2. In a large pan, heat coconut milk over medium heat. Add onion, garlic, curry powder, and cumin. Cook until onion is translucent.
3. Stir in cooked quinoa and diced mango. Season with salt and pepper to taste.
4. Simmer for 5-7 minutes or until flavors have melded together.
5. Garnish with fresh cilantro leaves (if desired) and serve over basmati rice or naan bread.

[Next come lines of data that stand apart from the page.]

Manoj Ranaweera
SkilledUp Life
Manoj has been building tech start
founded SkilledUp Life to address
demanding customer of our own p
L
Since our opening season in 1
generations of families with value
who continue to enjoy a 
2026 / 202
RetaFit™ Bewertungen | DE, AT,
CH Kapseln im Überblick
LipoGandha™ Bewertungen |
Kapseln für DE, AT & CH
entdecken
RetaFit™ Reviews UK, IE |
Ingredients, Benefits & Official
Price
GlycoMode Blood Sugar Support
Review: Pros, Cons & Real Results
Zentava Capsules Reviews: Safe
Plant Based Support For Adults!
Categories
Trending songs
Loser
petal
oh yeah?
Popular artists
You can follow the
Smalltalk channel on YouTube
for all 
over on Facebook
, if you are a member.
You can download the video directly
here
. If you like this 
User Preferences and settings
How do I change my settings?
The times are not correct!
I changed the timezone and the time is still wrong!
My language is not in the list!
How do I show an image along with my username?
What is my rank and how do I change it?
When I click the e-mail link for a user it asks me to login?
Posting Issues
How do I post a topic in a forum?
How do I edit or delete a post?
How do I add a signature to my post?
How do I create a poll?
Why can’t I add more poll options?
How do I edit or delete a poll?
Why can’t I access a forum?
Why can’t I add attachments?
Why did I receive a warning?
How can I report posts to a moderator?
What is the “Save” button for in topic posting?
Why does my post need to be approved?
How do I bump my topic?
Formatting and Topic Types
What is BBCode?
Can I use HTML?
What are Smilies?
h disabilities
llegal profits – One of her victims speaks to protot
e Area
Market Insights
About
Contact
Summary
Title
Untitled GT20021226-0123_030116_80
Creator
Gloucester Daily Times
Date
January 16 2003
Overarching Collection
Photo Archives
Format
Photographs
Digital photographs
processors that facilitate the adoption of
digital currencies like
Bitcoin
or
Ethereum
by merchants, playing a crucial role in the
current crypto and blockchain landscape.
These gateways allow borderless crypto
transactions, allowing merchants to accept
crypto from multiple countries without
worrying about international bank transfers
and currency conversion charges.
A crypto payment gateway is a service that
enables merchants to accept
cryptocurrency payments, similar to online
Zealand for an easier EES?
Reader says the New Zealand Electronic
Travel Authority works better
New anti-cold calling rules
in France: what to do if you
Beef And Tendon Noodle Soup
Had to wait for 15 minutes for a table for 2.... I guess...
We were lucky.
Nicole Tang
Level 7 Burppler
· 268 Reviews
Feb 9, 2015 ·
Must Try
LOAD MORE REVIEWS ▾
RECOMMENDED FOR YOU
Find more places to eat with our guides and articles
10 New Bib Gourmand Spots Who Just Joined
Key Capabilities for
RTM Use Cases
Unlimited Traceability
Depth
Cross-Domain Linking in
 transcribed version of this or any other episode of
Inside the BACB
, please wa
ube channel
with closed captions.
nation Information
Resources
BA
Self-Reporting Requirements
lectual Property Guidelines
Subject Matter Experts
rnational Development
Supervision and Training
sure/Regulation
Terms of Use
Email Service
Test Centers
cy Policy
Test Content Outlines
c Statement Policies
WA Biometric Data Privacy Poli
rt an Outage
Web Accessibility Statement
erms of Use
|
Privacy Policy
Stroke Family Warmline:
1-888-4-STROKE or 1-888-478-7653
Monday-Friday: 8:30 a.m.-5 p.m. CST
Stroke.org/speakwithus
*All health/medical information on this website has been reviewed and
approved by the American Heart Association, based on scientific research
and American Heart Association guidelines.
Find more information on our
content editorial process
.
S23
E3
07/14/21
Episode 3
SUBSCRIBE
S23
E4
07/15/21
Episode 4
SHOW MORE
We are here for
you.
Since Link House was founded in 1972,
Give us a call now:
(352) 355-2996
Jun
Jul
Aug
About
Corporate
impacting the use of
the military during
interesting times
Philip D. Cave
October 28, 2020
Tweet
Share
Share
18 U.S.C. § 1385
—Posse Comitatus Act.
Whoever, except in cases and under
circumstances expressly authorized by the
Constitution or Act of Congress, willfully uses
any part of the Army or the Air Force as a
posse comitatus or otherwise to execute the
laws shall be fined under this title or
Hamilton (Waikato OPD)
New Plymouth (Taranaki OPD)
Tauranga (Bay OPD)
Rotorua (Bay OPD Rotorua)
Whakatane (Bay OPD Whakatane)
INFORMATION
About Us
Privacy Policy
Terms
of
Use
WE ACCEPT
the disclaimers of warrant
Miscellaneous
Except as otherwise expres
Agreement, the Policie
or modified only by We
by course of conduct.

Cooking Time: 20-25 minutes
Summary
Discover the flavorful world of Indian quinoa recipes with these 18 mouth-watering dishes. From spicy pulao to creamy kheer, these quinoa-based creations will transport your taste buds to the vibrant streets of India. Try making Spicy Indian Quinoa Pulao for a bold and aromatic meal, or indulge in Quinoa Dosa with Coconut Chutney for a crispy and flavorful snack. With a range of recipes from vegetarian options like Quinoa Vegetable Poha to innovative desserts like Quinoa Coconut Ladoo, there’s something for everyone. Explore the world of Indian quinoa cuisine today!